Prenez saint Paul, par exemple, et lisez le peu qui reste d’original dans les écrits qu’on attribue à cet homme courageux, honnête et sincère, et voyons si nous y trouvons une seule expression pour démontrer que saint Paul reconnaissait dans le mot Christ autre chose que l’idéal abstrait de la divinité personnelle latente dans chaque homme. Pour Paul, le Christ n’est point un personnage, mais une idée incorporée. « Si un homme est en Christ, il est une nouvelle création », il est né de nouveau, comme après l’initiation, car le Seigneur est esprit – l’esprit de l’homme. Paul était le seul de tous les apôtres qui eût compris les idées secrètes à la base des enseignements de Jésus, bien que ne l’ayant jamais rencontré. Mais Paul était passé par l’initiation ; et, désireux d’inaugurer une nouvelle et large réforme, qui embrasserait l’humanité entière, il éleva sa doctrine en toute sincérité bien au-dessus de la sagesse des âges, au-dessus des anciens Mystères et de la révélation ultime des époptae. Ainsi que le prouve avec beaucoup de raison le professeur A. Wilder, dans divers articles, ce ne fut pas Jésus, mais bien Paul le véritable fondateur du christianisme. « Ce fut à Antioche que, pour la première fois, les disciples furent appelés chrétiens », disent les Actes des Apôtres XI, 26. « Les hommes comme Irenee, Epiphane et Eusebe ont transmis à la postérité une réputation de mensonge et de pratiques malhonnêtes ; et le cœur se serre aux récits des crimes commis pendant cette période », écrit cet auteur dans un récent article (390d). « N’oublions pas, ajoute-t-il, que lorsque les Musulmans envahirent la Syrie et l’Asie Mineure pour la première fois, ils furent accueillis avec joie par les Chrétiens de ces contrées, comme des libérateurs de l’oppression intolérable des autorités gouvernantes de l’Eglise. »

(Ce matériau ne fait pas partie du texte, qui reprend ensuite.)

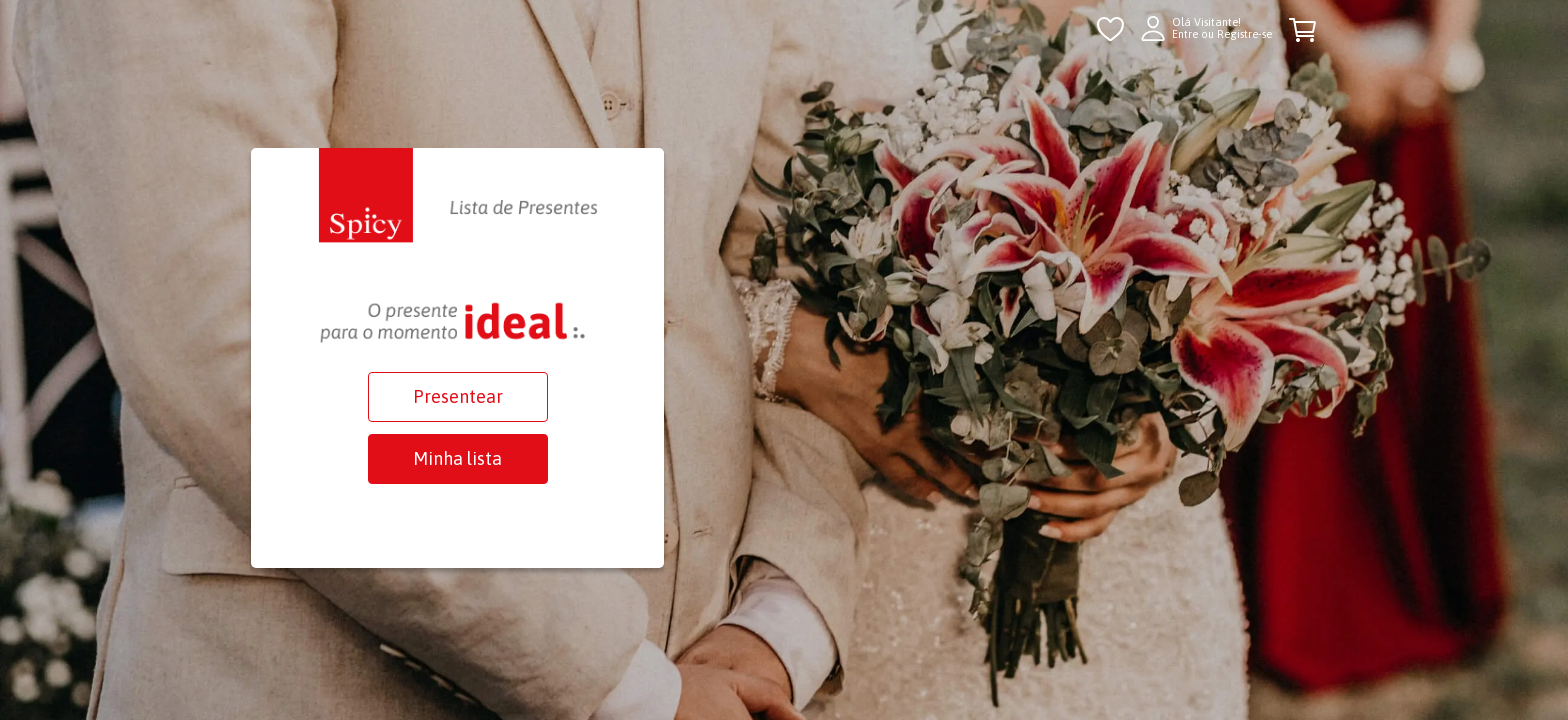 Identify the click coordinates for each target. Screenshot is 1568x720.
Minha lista (457, 458)
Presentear (458, 396) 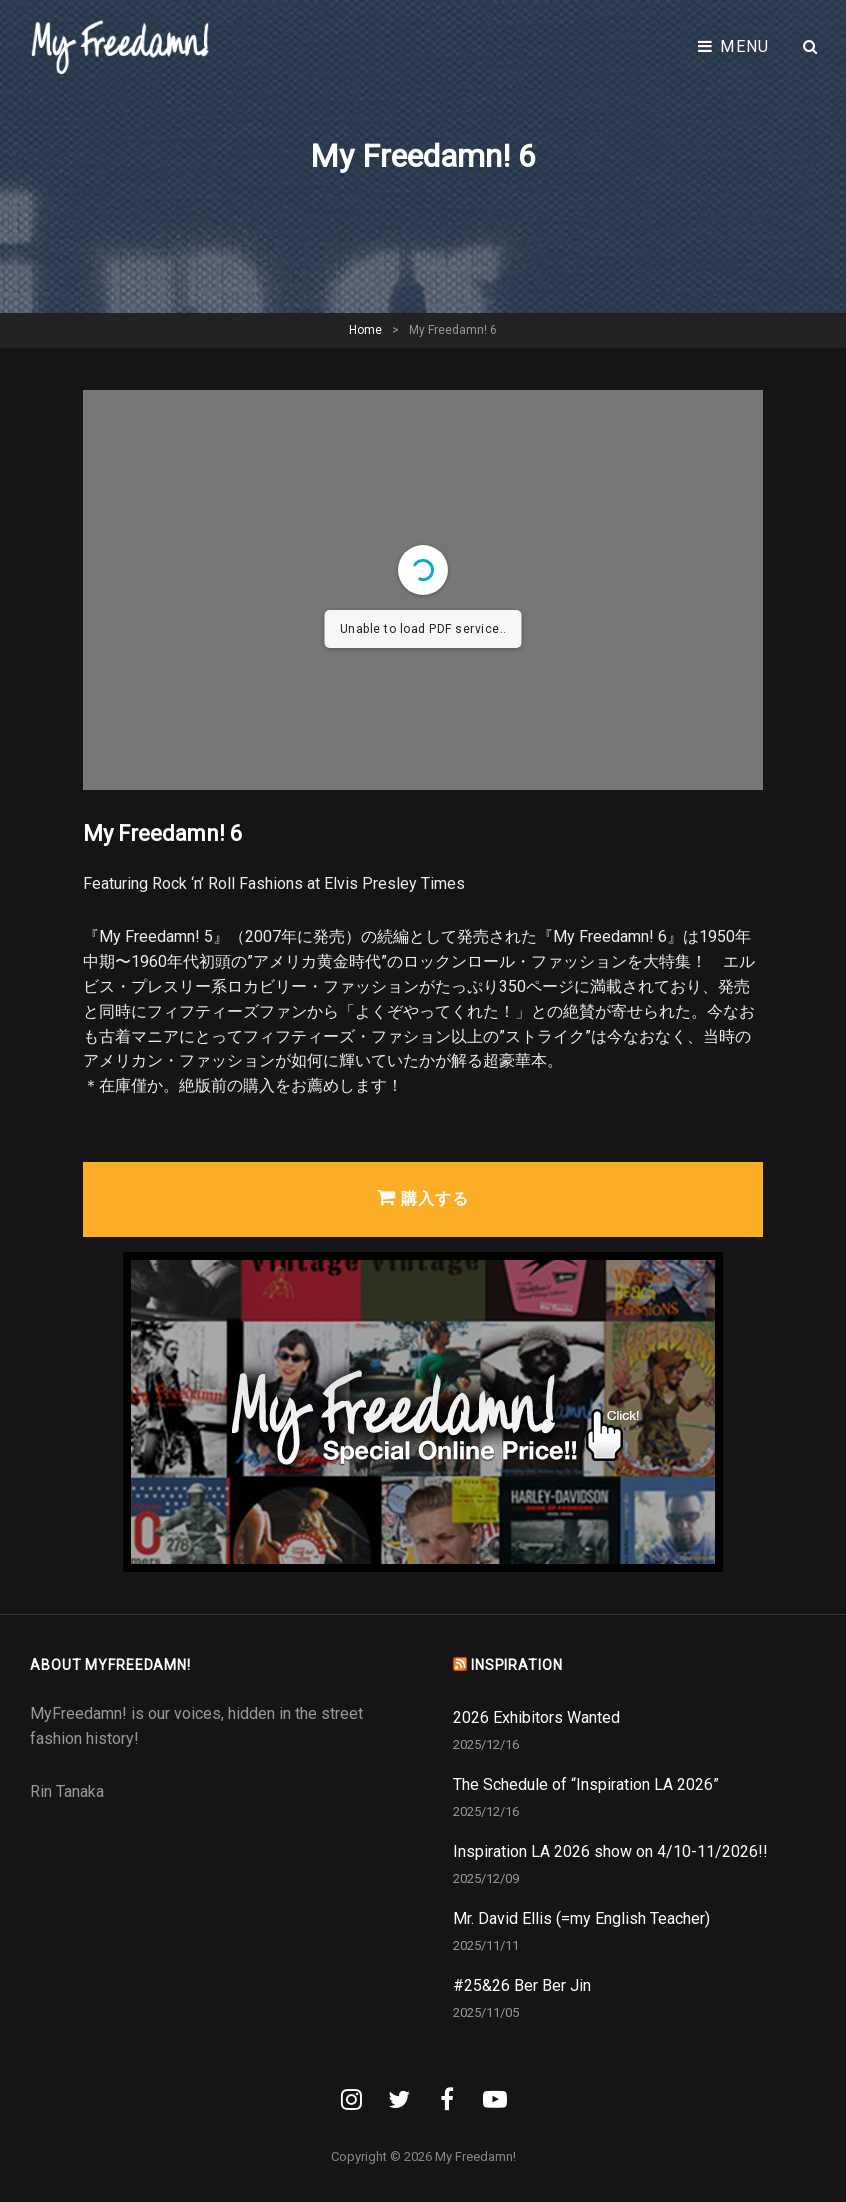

Mahomet ne fut jamais considéré comme un dieu, et il ne l’est pas non plus aujourd’hui ; néanmoins, sous l’empire de son nom, des millions de Musulmans ont servi leur Dieu avec une ardeur qui n’a jamais été égalée par les sectaires chrétiens. Qu’ils aient lamentablement dégénéré depuis l’époque de leur prophète, ne change rien à la chose elle-même, mais prouve, au contraire, la prépondérance de la matière sur l’esprit dans le monde entier. En outre ils n’ont pas dégénéré de leur foi primitive plus que les chrétiens eux-mêmes. Pourquoi, alors, Jésus de Nazareth, mille fois plus grand, plus noble et moralement plus élevé que Mahomet, ne serait-il pas vénéré et suivi pratiquement par les chrétiens, au lieu d’être aveuglément et stérilement adoré, comme un dieu, et invoqué à la façon de certains bouddhistes, qui tournent leur moulin à prières. Nul ne doute aujourd’hui que cette religion ne soit devenue stérile, et qu’elle ne mérite pas plus le nom de christianisme que le fétichisme des Kalmouks ne mérite celui de la philosophie prêchée par Bouddha. « On ne devrait pas nous imputer la croyance, dit le Dr Wilder, que le christianisme moderne ait un rapport quelconque avec la religion prêchée par Paul. Il manque de sa largeur de vues, de son sérieux, de sa subtile perception spirituelle. Subissant l’influence des nations qui la professent, il présente autant de formes qu’il y a de races. Il est en Italie et en Espagne une chose, mais il diffère grandement en France, en Allemagne, en Hollande, en Suède, en Grande-Bretagne, en Russie, en Arménie, au Kurdistan et en Abyssinie. Comparé aux cultes qui l’ont précédé, le changement semblerait être plus dans le nom que dans l’essence. Les hommes s’étaient couchés païens et réveillés chrétiens. En ce qui concerne le Sermon sur la Montagne, ses doctrines principales sont plus ou moins répudiées par chaque communauté chrétienne de quelque importance. La barbarie, l’oppression et la cruauté des punitions sont aussi communes aujourd’hui qu’à l’époque du paganisme.
« Le christianisme de Pierre n’existe plus ; il a été supplanté par celui de Paul, et celui-ci, à son tour, s’est fondu dans les autres religions mondiales. Lorsque l’humanité sera éclairée, ou que les races barbares auront été remplacées par celles d’instincts et de sentiments plus nobles, les excellences idéales deviendront des réalités.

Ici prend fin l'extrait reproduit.